Usually the publisher hires a developer to make a game. Meaning, like a movie, there money is generally fixed from the beginning. So no matter how good or bad they will get a certain amount of money. Now this will vary, but rarely. It usually varies when you have a very strong and well recognized developer that knows their game is going to be good. What they'll do is mostly fund their own project and then hire a publisher to publish it. Except this time they will get a fixed amount of money and a percentage depending on how well the game does. What that percentage is, depends on the contract.
For the most part publishers are going to rake in all the profits of a game. They unload so much money to a publisher to make it and then everything they sell to the retailers is what they get. Once they break even you are looking at pure profit.
Now all other people that make the game, such as the hardware manufacture, are paid off by the publisher at fixed costs. So if this game was being made for the 360, the publisher pays the developer, the people mass producing the disks, and licensing fees to MS. And if there are any other costs for engines that might be used or special design studios they used then these are all paid off before the game releases at a fixed cost.

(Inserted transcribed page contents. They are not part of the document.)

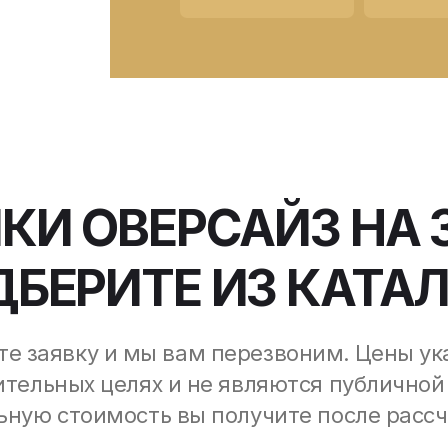
КИ ОВЕРСАЙЗ НА 
БЕРИТЕ ИЗ КАТА
те заявку и мы вам перезвоним. Цены ук
тельных целях и не являются публичной
ную стоимость вы получите после рассч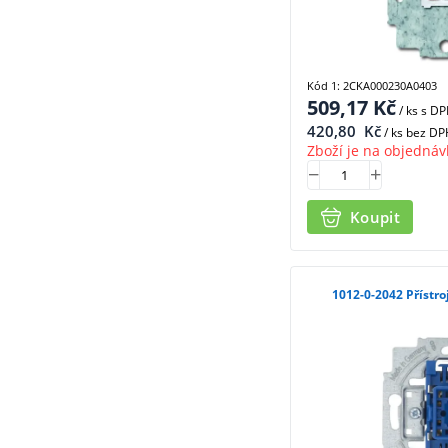
Kód 1: 2CKA000230A0403
509,17
Kč
/ ks
s D
420,80
Kč
/ ks bez DP
Zboží je na objednáv
Koupit
1012-0-20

Now the retailer and warehouses are the same people. The retailers own their warehouses haha. So what happens is the publishers sells them to the retailers. Now I'm not too sure how much they sell it to them for but they only get small profits off each unit of software sold. After that they are stored and warehouses and so many are sent to stores. From there on the retailer is selling for pure revenue to customers. Generally they need to sell most of the software they bought to break even. Leftover ones in warehouses are always bad. Because selling them amounts to pure profit. Not selling them goes at a loss.
Now this isn't the exact 101 guide but generally how it works.